== Data shown

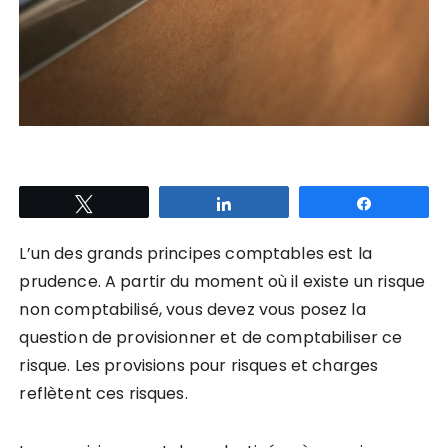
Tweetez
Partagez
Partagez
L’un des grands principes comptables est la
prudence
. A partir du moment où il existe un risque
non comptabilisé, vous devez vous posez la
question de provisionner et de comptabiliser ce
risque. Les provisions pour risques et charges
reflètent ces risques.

====

§ Assignment:
When you reach the line that holds "existe un risque", please copy it and every line after it through the end of the listing, exactly and with no other lines.

§ Exercise output:
. A partir du moment où il existe un risque
non comptabilisé, vous devez vous posez la
question de provisionner et de comptabiliser ce
risque. Les provisions pour risques et charges
reflètent ces risques.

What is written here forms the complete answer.